Nearing the end of his 39th season as a referee, 53-year-old David Mason has been a passionate official since the age of 15 and has now become a much-respected veteran of the sport in the Northern NSW Football (NNSWF) Community Football region.
A high school teacher for a living, David played football in his early junior days for Kahibah before moving into the world of refereeing where gone one to adjudicate the Bill Turner Cup and All-Age A Grade Grand Finals and is a worthy recipient of praise as part of Newcastle Permanent Referee Recognition Week.
As one of the longest-serving referees across NNSWF, David has accrued much experience and has seen the game evolve and change over the time but says his love for it has always remained.
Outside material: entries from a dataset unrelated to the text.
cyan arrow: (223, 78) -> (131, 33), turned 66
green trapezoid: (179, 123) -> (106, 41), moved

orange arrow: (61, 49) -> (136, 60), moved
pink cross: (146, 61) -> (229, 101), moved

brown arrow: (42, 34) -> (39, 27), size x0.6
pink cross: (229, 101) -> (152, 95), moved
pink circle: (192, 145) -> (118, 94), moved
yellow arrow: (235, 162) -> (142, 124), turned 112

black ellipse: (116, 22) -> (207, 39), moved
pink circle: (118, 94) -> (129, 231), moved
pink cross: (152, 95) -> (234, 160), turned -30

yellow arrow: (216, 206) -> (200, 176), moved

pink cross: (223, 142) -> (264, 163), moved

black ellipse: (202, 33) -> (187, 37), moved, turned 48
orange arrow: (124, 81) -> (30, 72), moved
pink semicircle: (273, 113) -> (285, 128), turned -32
“What I love about football is that players of all ages, sizes and skill levels can play the game,” David said.
“I enjoy seeing people having fun, playing to the best of their ability and at the end of the day, both teams interact in a positive manner towards each other and the match officials.
“There seems to be more teams playing now, especially throughout All Age and O/35’s competitions, ” David observed.
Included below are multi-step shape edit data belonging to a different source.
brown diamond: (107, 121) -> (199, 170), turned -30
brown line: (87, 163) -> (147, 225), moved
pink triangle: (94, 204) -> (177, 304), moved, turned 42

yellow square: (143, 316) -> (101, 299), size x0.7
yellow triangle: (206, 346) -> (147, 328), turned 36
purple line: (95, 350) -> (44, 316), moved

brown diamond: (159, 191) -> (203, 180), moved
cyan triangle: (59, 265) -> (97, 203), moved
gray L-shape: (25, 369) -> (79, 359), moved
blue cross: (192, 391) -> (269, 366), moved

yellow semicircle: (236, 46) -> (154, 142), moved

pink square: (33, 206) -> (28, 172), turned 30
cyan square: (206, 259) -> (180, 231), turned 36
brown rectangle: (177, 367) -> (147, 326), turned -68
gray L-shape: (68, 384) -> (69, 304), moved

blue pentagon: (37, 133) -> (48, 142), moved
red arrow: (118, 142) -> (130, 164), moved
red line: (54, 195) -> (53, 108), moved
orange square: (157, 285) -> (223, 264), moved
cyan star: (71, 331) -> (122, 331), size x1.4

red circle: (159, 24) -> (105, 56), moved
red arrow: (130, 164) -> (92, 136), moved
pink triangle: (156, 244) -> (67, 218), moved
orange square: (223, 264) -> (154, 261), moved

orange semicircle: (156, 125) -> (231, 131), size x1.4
Although there have been numerous good times as a match official, David also admits that the job brings it’s challenges as well.
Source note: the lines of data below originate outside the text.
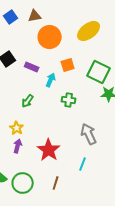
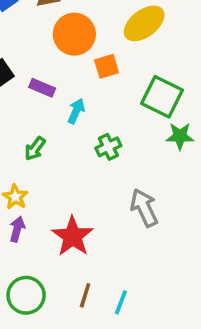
orange square: (68, 65) -> (107, 66), moved
green cross: (69, 100) -> (108, 147), turned -32
cyan line: (83, 164) -> (121, 302), moved

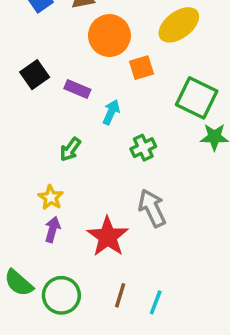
gray arrow: (144, 208) -> (152, 208), moved

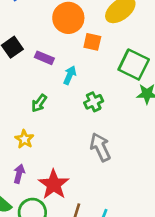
orange square: (141, 68) -> (92, 42), turned 30
purple arrow: (52, 229) -> (19, 174), moved
red star: (108, 237) -> (54, 184), moved

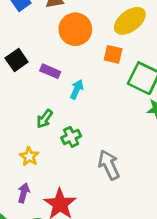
orange square: (92, 42) -> (113, 54), moved
green cross: (94, 102) -> (71, 137), moved

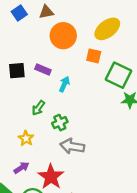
black square: (17, 60) -> (17, 71), moved, turned 30
gray arrow: (109, 165) -> (72, 146), moved, turned -55
purple arrow: (24, 193) -> (21, 168), turned 42

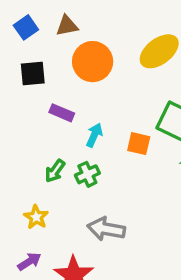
orange square: (94, 56) -> (139, 144), moved
black square: (17, 71) -> (33, 74), moved
green cross: (60, 123) -> (87, 174), moved

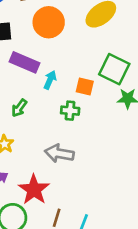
purple rectangle: (62, 113) -> (25, 62), size x1.5
green cross: (87, 174) -> (70, 111), moved, turned 30

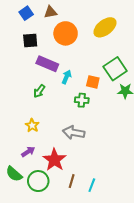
green square: (114, 69) -> (115, 69), turned 30
green arrow: (19, 108) -> (39, 91), moved

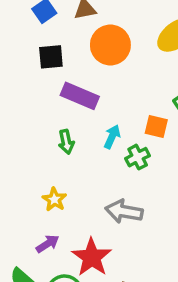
cyan arrow: (67, 77) -> (112, 137), moved
green arrow: (39, 91) -> (66, 142), turned -48
green cross: (82, 100) -> (138, 157), turned -32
“Players, coaches and spectators seem to have less of an understanding of the rules and as a result, question referees more often than in the past. Over the last few years there has also been a drop in the number of referees,” he said.
“The biggest thing that referees have to deal withis they have no real control over is how crowds react to incidents which may happen during a game.
“While we can take action when a player or coaching staff overstep the mark, the same cannot be done with spectators.
“While it is challenging at times, you learn to tune out to the crowd and focus on what is happening on the park.”
As all dedicated referees do, David has taken these obstacles in his stride and utilised his teaching background to advise and help up-and-coming NNSWF referees to do the same, to achieve their best, as well as continuing to learn himself.
“Budding referees need to reflect on their games,” he said.
“It is important they know the laws of the game, but just important, is how to implement them and manage games.
“They need to listen to advice from assessors and other experienced referees and see how that advice will work for them.
“When I go to watch matches, I find myself watching the referees more than the game and say to myself ‘what would I do in that situation’ and ‘how could the referee improve what they did there’. You’re never too old to learn or improve.”
David is a brilliant example of the hard-work, passion and committed NNSWF referees showcase on a weekly basis to help create a positive experience for all involved in football – including himself.
“I can look back and see many enjoyable times,” he said.
“I have met and worked with many wonderful people, ”he concluded.